************
Optimization
************

scipy and emcee
---------------

First let's import the necessary packages, which include ``scipy`` and
``emcee`` for non-linear optimization and MCMC respectively.

.. code-block:: python

    import matplotlib.pyplot as plt
    import numpy as np

    from kelp import Model, Planet, Filter

    from scipy.optimize import minimize

    from emcee import EnsembleSampler
    from multiprocessing import Pool
    from corner import corner

    np.random.seed(42)

Next let's set up the properties of the `~kelp.Planet`, which we'll assume is
like HD 189733 b, and the `~kelp.Filter` which we'll assume is the Spitzer/IRAC
Channel 1 (3.6 micron):

.. code-block:: python

    planet = Planet.from_name('HD 189733')
    filt = Filter.from_name("IRAC 1")
    filt.bin_down(10)  # this speeds up the integration


We'll also set up the model parameters using the :math:`h_{m\ell}` basis:

.. code-block:: python

    hotspot_offset = np.radians(-40)  # Hotspot offset
    alpha = 0.6          # dimensionless fluid number
    omega = 4.5          # dimensionless drag frequency
    f = 2**-0.5          # greenhouse parameter
    A_B = 0              # Bond albedo
    lmax = 1             # \ell_{max}
    C = [[0],            # C_{m \ell} terms
         [0, 0.15, 0]]
    obs_err = 50         # Observational white noise

Now we'll initialize a noisy instance of the model to be our "truth" in
this example, which we will recover with optimization techniques:

.. code-block:: python

    # `xi` is the time axis of the phase curve, going from -pi (transit) to
    # 0 (eclipse) and back to pi (transit)
    xi = np.linspace(-np.pi, np.pi, 50)

    # Compute the phase curve of the exoplanet:
    model = Model(hotspot_offset, alpha, omega,
                  A_B, C, lmax, planet=planet, filt=filt)
    obs = model.thermal_phase_curve(xi, f=f).flux

    # Add random noise to the light curve:
    obs += obs_err * np.random.randn(xi.shape[0])

    # Plot the simulated "observations"
    errkwargs = dict(color='k', fmt='.', ecolor='silver')
    plt.errorbar(xi / np.pi, obs, obs_err, **errkwargs)
    plt.xlabel('$\\xi/\\pi$')
    plt.ylabel('$\\rm F_p/F_s$')

.. plot::

    import matplotlib.pyplot as plt
    import numpy as np

    from kelp import Model, Planet, Filter

    np.random.seed(42)

    planet = Planet.from_name('HD 189733')
    filt = Filter.from_name("IRAC 1")
    filt.bin_down(10)

    xi = np.linspace(-np.pi, np.pi, 50)

    hotspot_offset = np.radians(-40)
    alpha = 0.6
    omega = 4.5
    f = 2**-0.5
    A_B = 0
    lmax = 1
    C = [[0],
         [0, 0.15, 0]]
    obs_err = 50
    model = Model(hotspot_offset, alpha, omega,
                  A_B, C, lmax, planet=planet, filt=filt)
    obs = model.thermal_phase_curve(xi, f=f).flux
    obs += obs_err * np.random.randn(xi.shape[0])

    errkwargs = dict(color='k', fmt='.', ecolor='silver')
    plt.errorbar(xi / np.pi, obs, obs_err, **errkwargs)
    plt.xlabel('$\\xi/\\pi$')
    plt.ylabel('$\\rm F_p/F_s$')
    plt.tight_layout()
    plt.show()

The simulated observations ``obs`` have small scale, uncorrelated scatter
about the phase curve mean model.
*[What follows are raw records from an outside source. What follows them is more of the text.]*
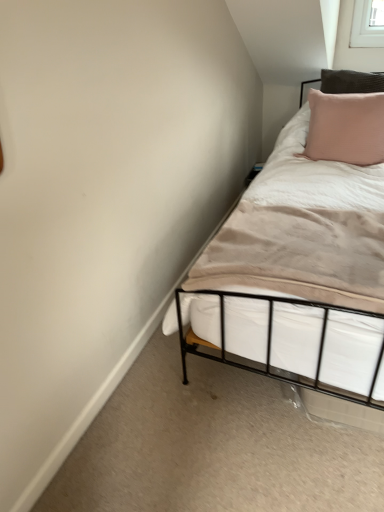 The width and height of the screenshot is (384, 512). Describe the element at coordinates (298, 243) in the screenshot. I see `white soft fabric mattress at center` at that location.

Find the location of a particular element. This screenshot has height=512, width=384. white soft fabric mattress at center is located at coordinates (298, 243).

The image size is (384, 512). Describe the element at coordinates (346, 128) in the screenshot. I see `pink textured pillow at upper right` at that location.

The width and height of the screenshot is (384, 512). Identify the location of pink textured pillow at upper right. (346, 128).

Identify the location of white soft fabric mattress at center. (298, 243).

Is pink textured pillow at upper right at the right side of white soft fabric mattress at center?

Yes.

Relative to white soft fabric mattress at center, is pink textured pillow at upper right in front or behind?

pink textured pillow at upper right is behind white soft fabric mattress at center.

Which is closer to the camera, (353, 133) or (330, 166)?

Point (353, 133) is positioned closer to the camera compared to point (330, 166).

From the image's perspective, would you say pink textured pillow at upper right is positioned over white soft fabric mattress at center?

Yes.

From a real-world perspective, is pink textured pillow at upper right physically below white soft fabric mattress at center?

Actually, pink textured pillow at upper right is physically above white soft fabric mattress at center in the real world.

In terms of width, does pink textured pillow at upper right look wider or thinner when compared to white soft fabric mattress at center?

pink textured pillow at upper right is thinner than white soft fabric mattress at center.

Considering the relative sizes of pink textured pillow at upper right and white soft fabric mattress at center in the image provided, is pink textured pillow at upper right shorter than white soft fabric mattress at center?

No.

Which of these two, pink textured pillow at upper right or white soft fabric mattress at center, is smaller?

With smaller size is white soft fabric mattress at center.

Which is correct: pink textured pillow at upper right is inside white soft fabric mattress at center, or outside of it?

pink textured pillow at upper right is not enclosed by white soft fabric mattress at center.

Are pink textured pillow at upper right and white soft fabric mattress at center far apart?

pink textured pillow at upper right is actually quite close to white soft fabric mattress at center.

Is pink textured pillow at upper right oriented towards white soft fabric mattress at center?

Yes, pink textured pillow at upper right is turned towards white soft fabric mattress at center.

How distant is pink textured pillow at upper right from white soft fabric mattress at center?

pink textured pillow at upper right and white soft fabric mattress at center are 21.43 inches apart.

Identify the location of pillow above the white soft fabric mattress at center (from the image's perspective). (346, 128).

Is white soft fabric mattress at center at the left side of pink textured pillow at upper right?

Correct, you'll find white soft fabric mattress at center to the left of pink textured pillow at upper right.

Considering the relative positions of white soft fabric mattress at center and pink textured pillow at upper right in the image provided, is white soft fabric mattress at center behind pink textured pillow at upper right?

No, white soft fabric mattress at center is closer to the viewer.

Does point (344, 243) lie in front of point (319, 106)?

That is True.

From the image's perspective, which one is positioned higher, white soft fabric mattress at center or pink textured pillow at upper right?

pink textured pillow at upper right is shown above in the image.

From a real-world perspective, which object rests below the other?

From a 3D spatial view, white soft fabric mattress at center is below.

Is white soft fabric mattress at center thinner than pink textured pillow at upper right?

No.

Is white soft fabric mattress at center taller or shorter than pink textured pillow at upper right?

Clearly, white soft fabric mattress at center is shorter compared to pink textured pillow at upper right.

Considering the sizes of objects white soft fabric mattress at center and pink textured pillow at upper right in the image provided, who is smaller, white soft fabric mattress at center or pink textured pillow at upper right?

white soft fabric mattress at center.

Choose the correct answer: Is white soft fabric mattress at center inside pink textured pillow at upper right or outside it?

white soft fabric mattress at center is located beyond the bounds of pink textured pillow at upper right.

Consider the image. Is white soft fabric mattress at center in contact with pink textured pillow at upper right?

No, white soft fabric mattress at center is not making contact with pink textured pillow at upper right.

Is white soft fabric mattress at center positioned with its back to pink textured pillow at upper right?

Yes, pink textured pillow at upper right is at the back of white soft fabric mattress at center.

How many degrees apart are the facing directions of white soft fabric mattress at center and pink textured pillow at upper right?

The angular difference between white soft fabric mattress at center and pink textured pillow at upper right is 2.05 degrees.

Find the location of a particular element. The width and height of the screenshot is (384, 512). pillow located behind the white soft fabric mattress at center is located at coordinates (346, 128).

Locate an element on the screen. The width and height of the screenshot is (384, 512). pillow that is above the white soft fabric mattress at center (from the image's perspective) is located at coordinates (346, 128).

The image size is (384, 512). In order to click on pillow located above the white soft fabric mattress at center (from a real-world perspective) in this screenshot , I will do pos(346,128).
Next we'll use ``scipy`` to find the best-fit
values for the hotspot offset :math:`\Delta \phi` and the power in the
:math:`C_{11}` spherical harmonic coefficient term:

.. code-block:: python

    def pc_model(p, x):
        """
        Phase curve model with two free parameters
        """
        offset, c_11, f = p
        C = [[0],
             [0, c_11, 0]]
        model = Model(hotspot_offset=offset, alpha=alpha,
                      omega_drag=omega, A_B=A_B, C_ml=C, lmax=1,
                      planet=planet, filt=filt)
        return model.thermal_phase_curve(x, f=f, check_sorted=False).flux

    def lnprior(p):
        """
        Log-prior: sets reasonable bounds on the fitting parameters
        """
        offset, c_11, f = p

        if (offset > np.pi or offset < -np.pi or c_11 > 1 or c_11 < 0):
            return -np.inf

        return 0

    def lnlike(p, x, y, yerr):
        """
        Log-likelihood: via the chi^2
        """
        return -0.5 * np.sum((pc_model(p, x) - y)**2 / yerr**2)
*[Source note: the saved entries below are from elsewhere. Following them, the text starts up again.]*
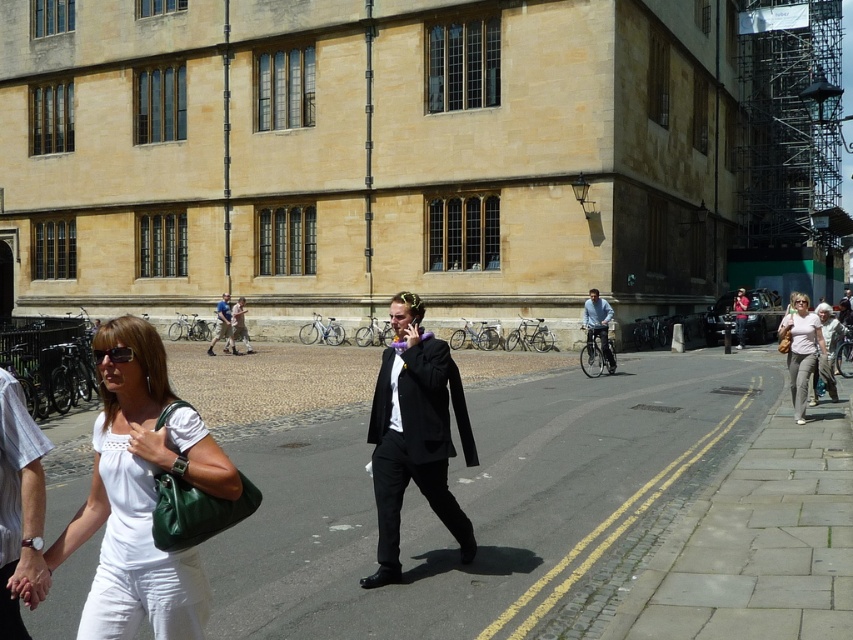 You are a photographer standing in front of the historic building. You see two people in the scene, one wearing a white cotton shirt at lower left and another wearing a light blue shirt at center. Which person do you think has a narrower torso based on their clothing?

The white cotton shirt at lower left is thinner than the light blue shirt at center, so the person wearing the white cotton shirt at lower left likely has a narrower torso.

You are standing on the street and see both the black matte suit at center and the white cotton shirt at lower left. Which one is positioned to the right side from your perspective?

The black matte suit at center is positioned to the right of the white cotton shirt at lower left.

You are standing at the point closest to the camera in this street scene. There are two points marked in the image, one at coordinates point [421,448] and another at point [9,442]. Which of these points is farther away from your current position?

Point [421,448] is behind point [9,442], so it is farther away from your current position. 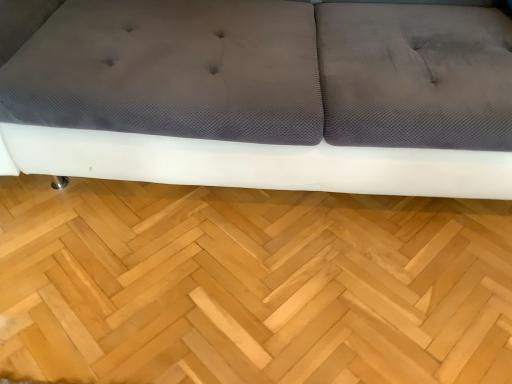 Question: In terms of width, does natural wood floor at center look wider or thinner when compared to matte gray fabric couch at center?

Choices:
 (A) wide
 (B) thin

Answer: (B)

Question: Choose the correct answer: Is natural wood floor at center inside matte gray fabric couch at center or outside it?

Choices:
 (A) outside
 (B) inside

Answer: (A)

Question: Considering their positions, is natural wood floor at center located in front of or behind matte gray fabric couch at center?

Choices:
 (A) front
 (B) behind

Answer: (B)

Question: Do you think matte gray fabric couch at center is within natural wood floor at center, or outside of it?

Choices:
 (A) inside
 (B) outside

Answer: (B)

Question: Visually, is matte gray fabric couch at center positioned to the left or to the right of natural wood floor at center?

Choices:
 (A) right
 (B) left

Answer: (A)

Question: In the image, is matte gray fabric couch at center positioned in front of or behind natural wood floor at center?

Choices:
 (A) front
 (B) behind

Answer: (A)

Question: Does point (274, 61) appear closer or farther from the camera than point (370, 230)?

Choices:
 (A) closer
 (B) farther

Answer: (A)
    def lnprob(p, x, y, yerr):
        """
        Log probability: sum of lnlike and lnprior
        """
        lp = lnprior(p)

        if np.isfinite(lp):
            return lp + lnlike(p, x, y, yerr)
        return -np.inf


    initp = np.array([-0.7, 0.1])

    bounds = [[0, 2], [0.1, 1]]

    soln = minimize(lambda *args: -lnprob(*args),
                    initp, args=(xi, obs, obs_err),
                    method='powell')


``soln.x`` now contains the best-fit (:math:`\Delta \phi`, :math:`C_{11}`)
parameters from Powell's method. With this guess at the maximum a posteriori
values for the free parameters, let's now use Markov Chain Monte Carlo to
measure the uncertainty on the maximum-likelihood parameters:

.. code-block:: python

    ndim = 3
    nwalkers = 2 * ndim  # in real life, you should scale this factor up

    # Generate initial positions for the walkers
    p0 = [soln.x + 0.1 * np.random.randn(ndim)
          for i in range(nwalkers)]

    # Run the ensemble sampler:
    with Pool() as pool:
        sampler = EnsembleSampler(nwalkers, ndim, lnprob,
                                  args=(xi, obs, obs_err),
                                  pool=pool)
        p1 = sampler.run_mcmc(p0, 100)
        sampler.reset()
        sampler.run_mcmc(p1, 500, progress=True)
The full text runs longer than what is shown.